We handle the seismic waveforms using the data structures such as SeisIO.SeisData and SeisNoise.CorrData, which contains the meta data including the history of applied processes on the data, such as the filtering and tapering, and the waveforms.

The functions of SeisMonitoring.jl have been developed in the separated packages such as SeisDownload.jl for the ease of maintenance of the packages and dependencies, which is suitable for the Julia. However, we decided to merge them into a single package mainly to allow for using all the packages in one line, using SeisMonitoring.

The dependencies are managed by Julia system, and are listed in Project.toml. We minimized the dependencies, in particular not using the python-related modules and MPI.jl.

Process parallelization

Most of the processes are parallelized using Julia-native Distributed.pmap function as the tasks associated with the ambient seismic noise processing can be process parallelized, i.e. asynchronized parallelization by station pairs, days, and frequency bands without the communication across the workers. The pmap allows for the multi-node parallelization. You can perform it by

using Distributed
NP = 480 # for 56 cores * 10 nodes. Some margins of cores to increase the RAM per core.
addprocs(NP) # Add the workers
print("After adding the procs: NP=$(nprocs())");
@everywhere using SeisMonitoring # You need to redefine the packages in all the processors.

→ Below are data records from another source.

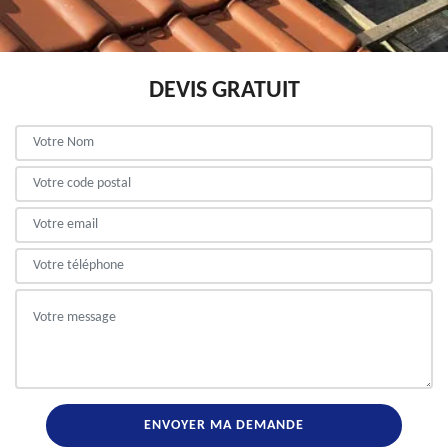
DEVIS GRATUIT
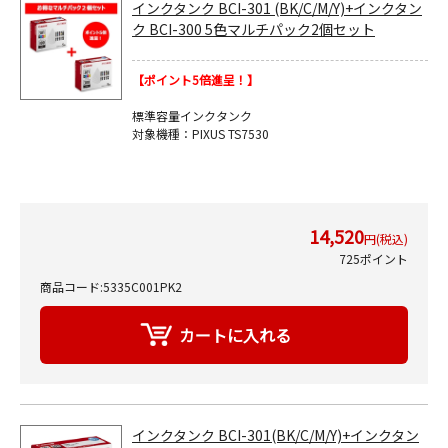
インクタンク BCI-301 (BK/C/M/Y)+インクタン
ク BCI-300 5色マルチパック2個セット
【ポイント5倍進呈！】
標準容量インクタンク
対象機種：PIXUS TS7530
14,520
円(税込)
725ポイント
商品コード:5335C001PK2
インクタンク BCI-301(BK/C/M/Y)+インクタン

Parallelization in computing cross-correlation

The most computationally expensive process is to compute the cross-correlations. It is not only due to the number of tasks; the duplication of the file I/O needs to be optimized.

Example of cross-correlation in parallel

Let us do the correlations across the stations STA1, STA2, STA3 after applying the FFT on the waveforms. Then, the tasks are STA1-STA2, STA1-STA3, STA2-STA3.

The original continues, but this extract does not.